Some point to NDP Governments in Nova Scotia, Saskatchewan and Manitoba, as if their history manifests an ability to govern here.  That is an indulgence. No one gets to the podium with another’s medal.  

Can Earle McCurdy re-define the NDP helping it secure credibility and legitimacy, without which it is doomed? Is he capable of the pragmatism demanded of successful political parties?  

McCurdy doesn’t strike me as an ideologue. Indeed, the FFAW found a way to operate training and other programs using funding from the government, with which it is frequently at odds.  Its ability to satisfy competing interests between inshore and large boat fishers, often satisfying neither, also suggests uncommon pragmatism; one that doesn’t let a larger objective become obscured by the thousand voices counselling a different path.

In addition, NDP adherents are tired of the political wilderness.

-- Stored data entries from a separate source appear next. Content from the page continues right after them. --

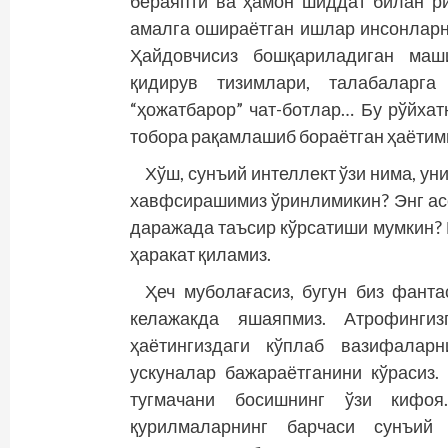
бераяпти ва ҳамон шиддат билан р
амалга ошираётган ишлар инсонларн
Ҳайдовчисиз бошқариладиган маши
қидирув тизимлари, талабаларг
“ҳожатбарор” чат-ботлар… Бу рўйхат
тобора рақамлашиб бораётган ҳаётими
Хўш, сунъий интеллект ўзи нима, ун
хавфсирашимиз ўринлимикин? Энг асо
даражада таъсир кўрсатиши мумкин? 
ҳаракат қиламиз.
Ҳеч муболағасиз, бугун биз фанта
келажакда яшаяпмиз. Атрофингиз
ҳаётингиздаги кўплаб вазифаларн
ускуналар бажараётганини кўрасиз
тугмачани босишнинг ўзи кифоя
қурилмаларнинг барчаси сунъий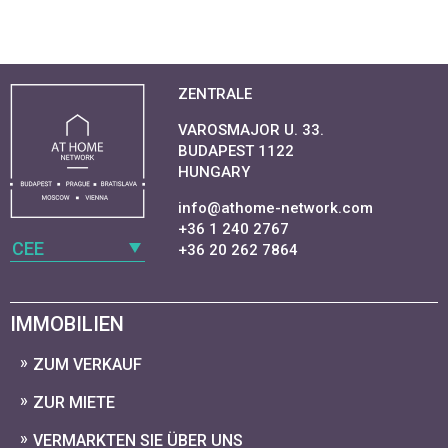
ZENTRALE
VAROSMAJOR U. 33.
BUDAPEST 1122
HUNGARY
info@athome-network.com
+36 1 240 2767
CEE
+36 20 262 7864
IMMOBILIEN
ZUM VERKAUF
ZUR MIETE
VERMARKTEN SIE ÜBER UNS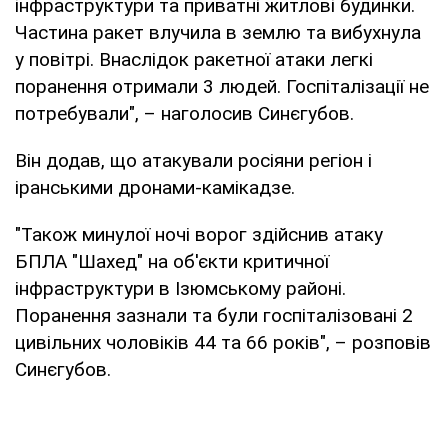
інфраструктури та приватні житлові будинки.
Частина ракет влучила в землю та вибухнула
у повітрі. Внаслідок ракетної атаки легкі
поранення отримали 3 людей. Госпіталізації не
потребували", – наголосив Синєгубов.
Він додав, що атакували росіяни регіон і
іранськими дронами-камікадзе.
"Також минулої ночі ворог здійснив атаку
БПЛА "Шахед" на об'єкти критичної
інфраструктури в Ізюмському районі.
Поранення зазнали та були госпіталізовані 2
цивільних чоловіків 44 та 66 років", – розповів
Синєгубов.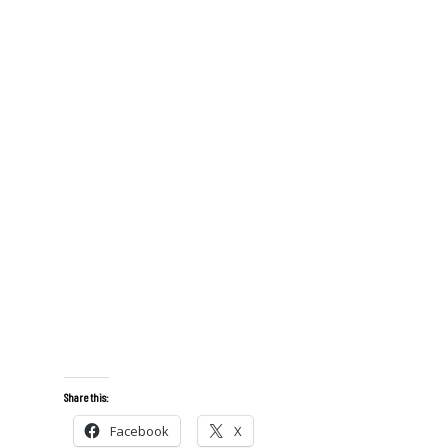
Share this:
Facebook
X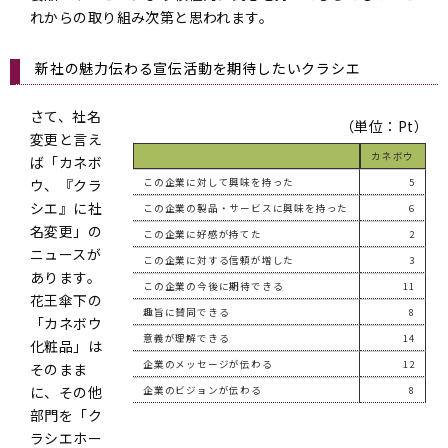
れからの取り組み次第と思われます。
新社の魅力伝わる宣伝活動を期待したいクラシエ
さて、社名
（単位：Pt）
変更と言え
カネボウ
ば「カネボ
ウ、『クラ
この企業に対して興味を持った
5
シエ』に社
この企業の製品・サービスに興味を持った
6
名変更」の
この企業に好感が持てた
2
ニュースが
この企業に対する信頼が増した
3
あります。
この企業の今後に期待できる
11
花王傘下の
趣旨に賛同できる
8
「カネボウ
意義が理解できる
14
化粧品」は
企業のメッセージが伝わる
12
そのまま
に、その他
企業のビジョンが伝わる
8
部門を「ク
ラシエホー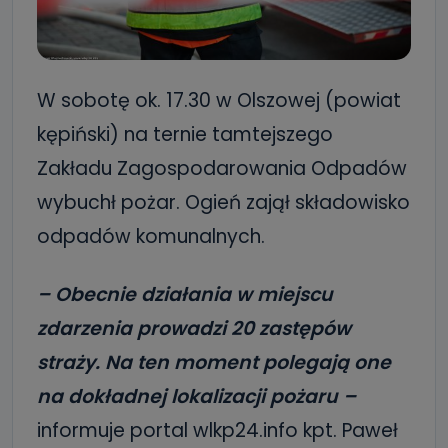
W sobotę ok. 17.30 w Olszowej (powiat
kępiński) na ternie tamtejszego
Zakładu Zagospodarowania Odpadów
wybuchł pożar. Ogień zajął składowisko
odpadów komunalnych.
– Obecnie działania w miejscu
zdarzenia prowadzi 20 zastępów
straży. Na ten moment polegają one
na dokładnej lokalizacji pożaru –
informuje portal wlkp24.info kpt. Paweł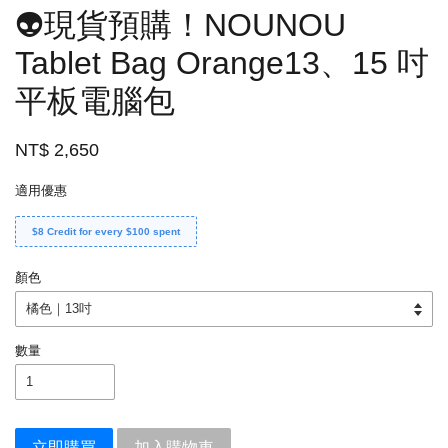
👽現貨預購！NOUNOU
Tablet Bag Orange13、15 吋
平板電腦包
NT$ 2,650
適用優惠
$8 Credit for every $100 spent
顏色
數量
立即購買
加入購物車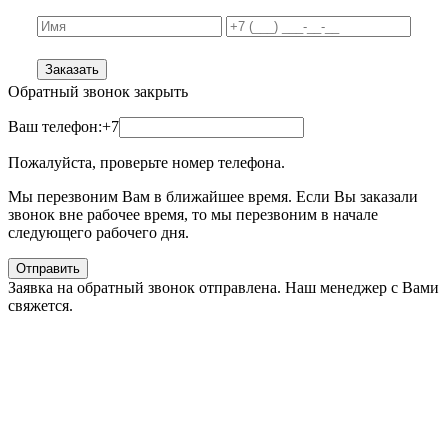
Заказать
Обратный звонок
закрыть
Ваш телефон:
+7
Пожалуйста, проверьте номер телефона.
Мы перезвоним Вам в ближайшее время. Если Вы заказали
звонок вне рабочее время, то мы перезвоним в начале
следующего рабочего дня.
Отправить
Заявка на обратный звонок отправлена. Наш менеджер с Вами
свяжется.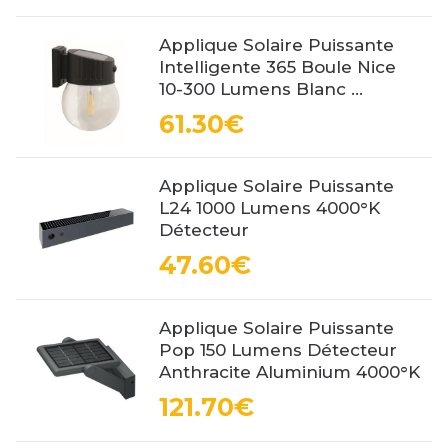
Applique Solaire Puissante
Intelligente 365 Boule Nice
10-300 Lumens Blanc ...
61.30€
Applique Solaire Puissante
L24 1000 Lumens 4000°K
Détecteur
47.60€
Applique Solaire Puissante
Pop 150 Lumens Détecteur
Anthracite Aluminium 4000°K
121.70€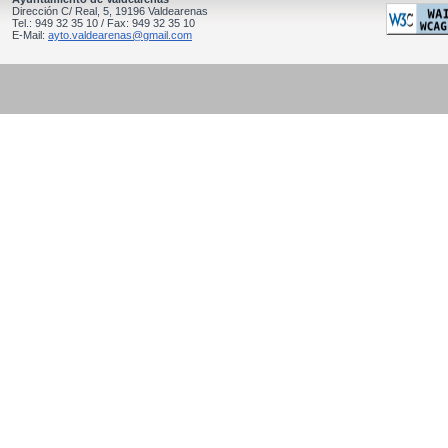
Dirección C/ Real, 5, 19196 Valdearenas
Tel.: 949 32 35 10 / Fax: 949 32 35 10
E-Mail:
ayto.valdearenas@gmail.com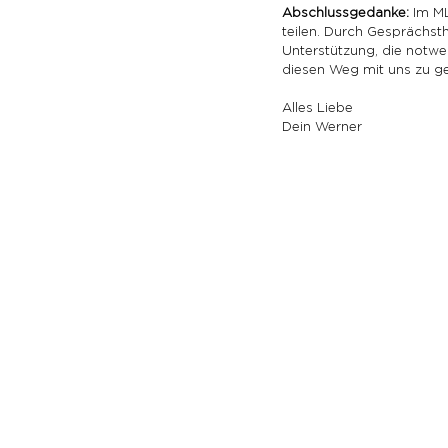
Abschlussgedanke:
 Im M
teilen. Durch Gesprächst
Unterstützung, die notwe
diesen Weg mit uns zu geh
Alles Liebe
Dein Werner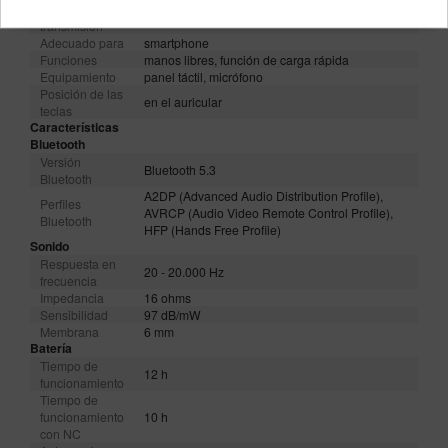
Tipo de
inalámbrica
transmisión
Adecuado para
smartphone
Funciones
manos libres, función de carga rápida
Equipamiento
panel táctil, micrófono
Posición de las
en el auricular
teclas
Características
Bluetooth
Versión
Bluetooth 5.3
Bluetooth
A2DP (Advanced Audio Distribution Profile),
Perfiles
AVRCP (Audio Video Remote Control Profile),
Bluetooth
HFP (Hands Free Profile)
Sonido
Respuesta en
20 - 20.000 Hz
frecuencia
Impedancia
16 ohms
Sensibilidad
97 dB/mW
Membrana
6 mm
Batería
Tiempo de
12 h
funcionamiento
Tiempo de
funcionamiento
10 h
con NC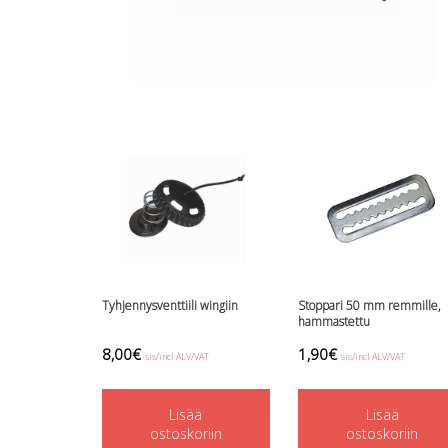
Tyhjennysventtiili wingiin
Stoppari 50 mm remmille,
hammastettu
8,00
€
1,90
€
sis/incl ALV/VAT
sis/incl ALV/VAT
Lisää
Lisää
ostoskoriin
ostoskoriin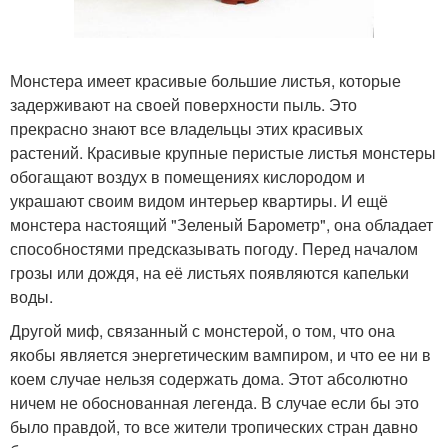
Монстера имеет красивые большие листья, которые
задерживают на своей поверхности пыль. Это
прекрасно знают все владельцы этих красивых
растений. Красивые крупные перистые листья монстеры
обогащают воздух в помещениях кислородом и
украшают своим видом интерьер квартиры. И ещё
монстера настоящий "Зеленый Барометр", она обладает
способностями предсказывать погоду. Перед началом
грозы или дождя, на её листьях появляются капельки
воды.
Другой миф, связанный с монстерой, о том, что она
якобы является энергетическим вампиром, и что ее ни в
коем случае нельзя содержать дома. Этот абсолютно
ничем не обоснованная легенда. В случае если бы это
было правдой, то все жители тропических стран давно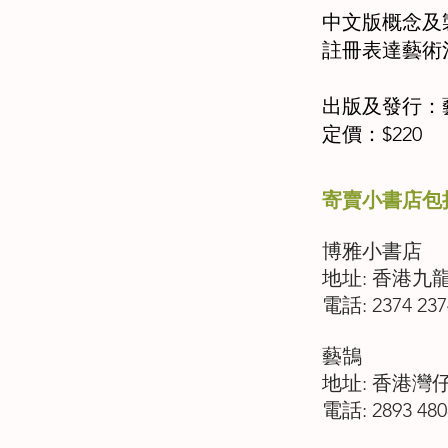
中文版概念及
註冊表達藝術
出版及發行：
定價：$220
寄賣小書店包
博雅小書店
地址: 香港九
電話: 2374 237
藝鵠
地址: 香港灣仔
電話: 2893 480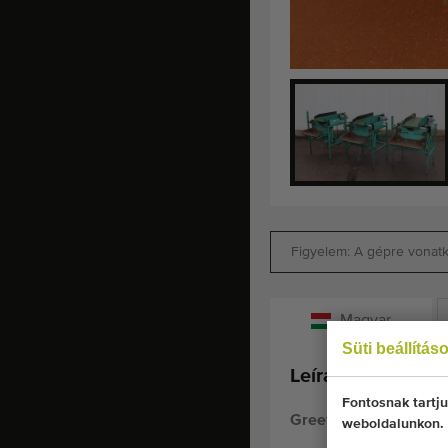
Figyelem: A gépre vonatko
Magyar
Süti beállítás
Leírás:
Fontosnak tartju
Greefa kis boxfiller a
weboldalunkon.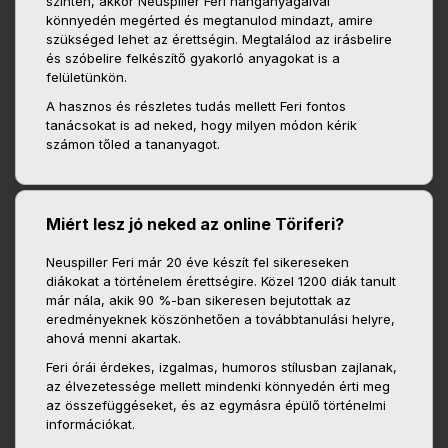
szinten, akkor Neuspiller Feri hanganyagaival
könnyedén megérted és megtanulod mindazt, amire
szükséged lehet az érettségin. Megtalálod az irásbelire
és szóbelire felkészítő gyakorló anyagokat is a
felületünkön.
A hasznos és részletes tudás mellett Feri fontos
tanácsokat is ad neked, hogy milyen módon kérik
számon tőled a tananyagot.
Miért lesz jó neked az online Töriferi?
Neuspiller Feri már 20 éve készít fel sikereseken
diákokat a történelem érettségire. Közel 1200 diák tanult
már nála, akik 90 %-ban sikeresen bejutottak az
eredményeknek köszönhetően a továbbtanulási helyre,
ahová menni akartak.
Feri órái érdekes, izgalmas, humoros stílusban zajlanak,
az élvezetessége mellett mindenki könnyedén érti meg
az összefüggéseket, és az egymásra épülő történelmi
információkat.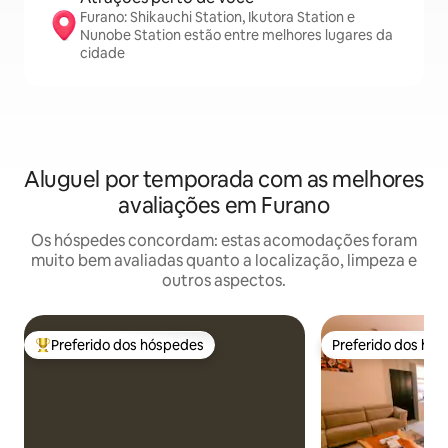
Furano: Shikauchi Station, Ikutora Station e
Nunobe Station estão entre melhores lugares da
cidade
Aluguel por temporada com as melhores
avaliações em Furano
Os hóspedes concordam: estas acomodações foram
muito bem avaliadas quanto a localização, limpeza e
outros aspectos.
Preferido dos hóspedes
Preferido dos hó
Entre os melhores preferidos dos hóspedes
Preferido dos hó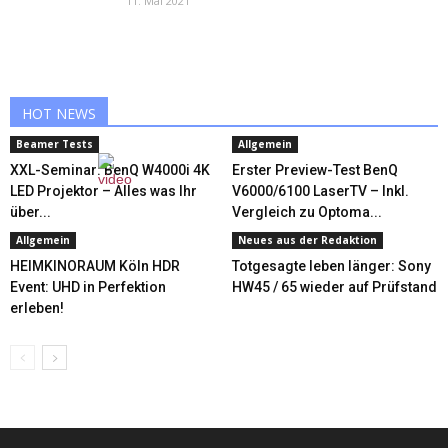
11. Mai 2021
HOT NEWS
Beamer Tests
Allgemein
XXL-Seminar: BenQ W4000i 4K
Erster Preview-Test BenQ
LED Projektor – Alles was Ihr
V6000/6100 LaserTV – Inkl.
über...
Vergleich zu Optoma...
Allgemein
Neues aus der Redaktion
HEIMKINORAUM Köln HDR
Totgesagte leben länger: Sony
Event: UHD in Perfektion
HW45 / 65 wieder auf Prüfstand
erleben!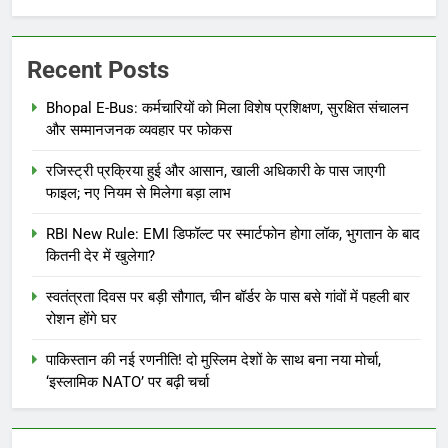
Recent Posts
Bhopal E-Bus: कर्मचारियों को मिला विशेष प्रशिक्षण, सुरक्षित संचालन
और सम्मानजनक व्यवहार पर फोकस
रजिस्ट्री प्रक्रिया हुई और आसान, खाली अधिकारी के पास जाएगी
फाइल; नए नियम से मिलेगा बड़ा लाभ
RBI New Rule: EMI डिफॉल्ट पर स्मार्टफोन होगा लॉक, भुगतान के बाद
कितनी देर में खुलेगा?
स्वतंत्रता दिवस पर बड़ी सौगात, चीन बॉर्डर के पास बसे गांवों में पहली बार
रोशन होंगे घर
पाकिस्तान की नई रणनीति! दो मुस्लिम देशों के साथ बना नया मोर्चा,
‘इस्लामिक NATO’ पर बढ़ी चर्चा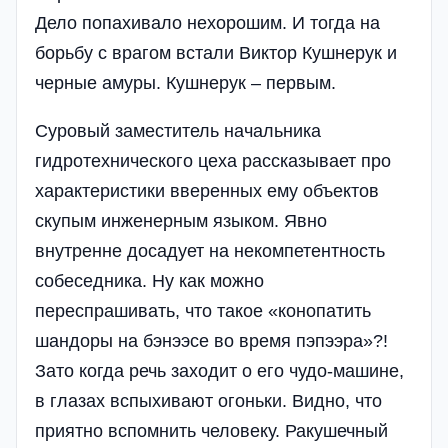
Дело попахивало нехорошим. И тогда на
борьбу с врагом встали Виктор Кушнерук и
черные амуры. Кушнерук – первым.
Суровый заместитель начальника
гидротехнического цеха рассказывает про
характеристики вверенны­х ему объектов
скупым инженерным языком. Явно
внутренне досадует на некомпетентность
собеседника. Ну как можно
переспрашивать, что такое «конопатить
шандоры на бэнээсе во время пэпээра»?!
Зато когда речь заходит о его чудо-машине,
в глазах вспыхивают огоньки. Видно, что
приятно вспомнить человеку. Ракушечный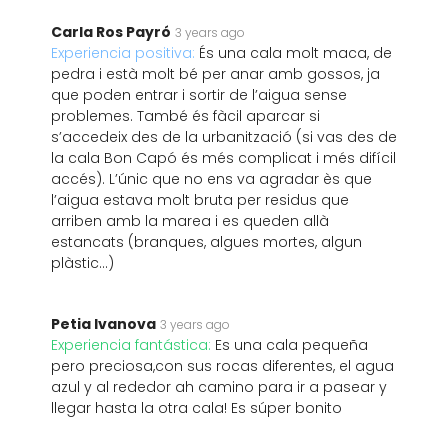
Carla Ros Payró
3 years ago
Experiencia positiva:
És una cala molt maca, de
pedra i està molt bé per anar amb gossos, ja
que poden entrar i sortir de l’aigua sense
problemes. També és fàcil aparcar si
s’accedeix des de la urbanització (si vas des de
la cala Bon Capó és més complicat i més difícil
accés). L’únic que no ens va agradar ès que
l’aigua estava molt bruta per residus que
arriben amb la marea i es queden allà
estancats (branques, algues mortes, algun
plàstic…)
Petia Ivanova
3 years ago
Experiencia fantástica:
Es una cala pequeña
pero preciosa,con sus rocas diferentes, el agua
azul y al rededor ah camino para ir a pasear y
llegar hasta la otra cala! Es súper bonito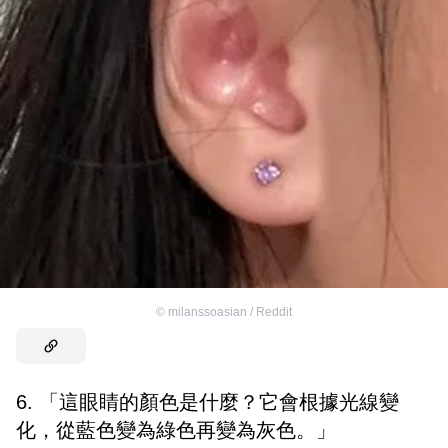
©
milanssoasian / Reddit
6. 「這眼睛的顏色是什麼？它會根據光線變
化，從藍色變為綠色再變為灰色。」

Likely, given his strong union pedigree, they trust McCurdy enough to make essential changes without risking the total loss of its social democratic footprint.

A better question is: can McCurdy see beyond the detritus of failure, risk alienating a few stalwarts, as a “new” NDP rescues the “old” from demise?

The choice is stark: no one is proposing a glimpse at greatness anytime soon;this narrative is about survival.

McCurdy needs no advice about funding, organization and the dangers of expecting progress too quickly. Most immediately, he will be challenged by the reality the NDP is confined largely to a couple of townie enclaves while rural, the cultural home of fish union central, of fish mongers and fish merchants, may as well be a million miles away. Townies are consumed with oil; there is no discipline and less leadership here. People have only the markets to remind them fish has sustained this place for 500 years.

I am sure Ed Martin is anxious to greet him; but McCurdy should first decide if Martin is a liability, a soul mate to the NDP’s image of excess, or whether the Party’s new direction makes Martin a pariah who should go when the Tories are pushed. Either way, he should sew up his pockets before he visits Nalcor.

Finally, the NDP’s political enemy is Dwight Ball, not the Tory Party. Ball has been allowed to enjoy a perch that is unseemly in a competitive and partisan political arena.  Davis gave him a bloody nose on the Electoral Boundary issue, which exposed Ball’s (striking) limitations.

McCurdy needs to rough up both of them, especially Ball – because Davis is finished.

Ball needs to be dragged kicking and screaming into the open. A fellow unwilling to take a position on virtually anything, is fair game in the brutal world McCurdy has joined. Unless I overrate McCurdy, he should be able to inflict some serious lacerations on Ball - but he will succeed only if he has something new to say.


Yet, if he approaches the fight using the same ineffective and out-dated political tool kit carried by his predecessors for years, he can retire again; no one will have noticed that he either came or went.